Вот тут Гарри Лессер по-настоящему удивился.
— Минутку, док Туан, я всегда думал, что это женский организм формирует плаценту!
— Да, Гарри. Но исследования 1984 года в Кембридже и в Филадельфии показали, что в данном процессе участвуют гены мужской особи. Это геномный импринтинг. Можно предположить, что в случае мисс Рарту и мистера Текле возник побочный эффект: код вируса «Ондатра» высвободился из генного материала мистера Текле, и…
— …И, — договорил Лессер, — в результате мисс Рарту оказалась инфицирована.
— Это рабочая гипотеза, — уточнил Туан, — надо проверить.
— Но, док! Я читал, что при веритации вирус «Ондатра» существует в крови только три — четыре дня. После этого сохраняются фрагменты, встроенные в гены инфицированного человека, а все свободные вирусные частицы уничтожаются иммунной системой.
— Абсолютно верно, Гарри! Но есть приложение к итоговому отчету проекта «Ондатра», сообщающее о возможных случаях вторичного появления свободных вирусных частиц. Приложение не очень детальное, но, так или иначе, вторичные вирусные частицы были несколько раз зафиксированы в сериях экспериментов на лабораторных крысах.
— Хорошенькое дело… — пробормотал Лессер, — …Значит можно заразиться.
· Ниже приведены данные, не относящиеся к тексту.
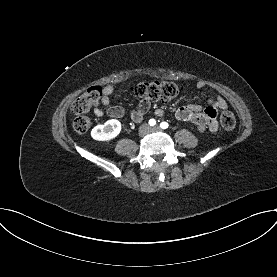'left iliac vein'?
Returning <instances> with one entry per match:
<instances>
[{
	"label": "left iliac vein",
	"mask_w": 277,
	"mask_h": 277,
	"mask_svg": "<svg viewBox=\"0 0 277 277\" xmlns=\"http://www.w3.org/2000/svg\"><path fill=\"white\" fill-rule=\"evenodd\" d=\"M150 131H152V132L161 131V128L158 127V126H154V127H152V128L150 129Z\"/></svg>",
	"instance_id": "1"
}]
</instances>
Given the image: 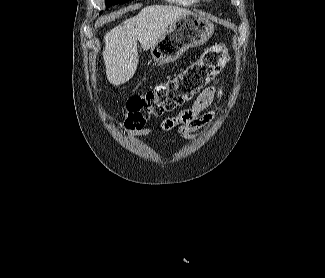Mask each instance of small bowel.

— Нет, Гарри, это, все-таки, не грипп, и даже не герпес. Веритация не передается просто через сексуальный контакт, или через укус насекомого-кровососа. Инфицирование тут возможно лишь в каких-то очень специфических условиях.
— Ну, это радует. А что с такими случаями, как у мисс Рарту и мистера Текле?
— Не знаю, Гарри. Будем исследовать. У нас пока первый такой случай. Все остальные наблюдаемые беременности внутрирасовые. Акваноид плюс акваноид.
— Э… Док Туан, а сколько у нас сейчас наблюдается беременностей?
— Девяносто четыре, — ответил Юо Туан.
— О, черт! Когда ребята успели?
— А чему ты удивляешься, Гарри? Ведь это жизнь.
— Да, ты прав, док. Это жизнь. Пора начинать заниматься устройством детских садов.
Аннаджм Нургази лежал на широком диване в мастер-каюте (напоминающей комнату развлечений в гареме средневекового образца, но с современным тюнингом). Он лежал, вздыхал и страдал от удушающего ужаса. Он лежал и мысленно прокручивал все свои действия, приведшие его в эту тягостную, непонятную и опасную ситуацию.
«Все из-за Гарри Лессера, — тоскливо думал он, — вот не зря в Священной книге сказано, чтобы избегали мы брать себе неверных в товарищи».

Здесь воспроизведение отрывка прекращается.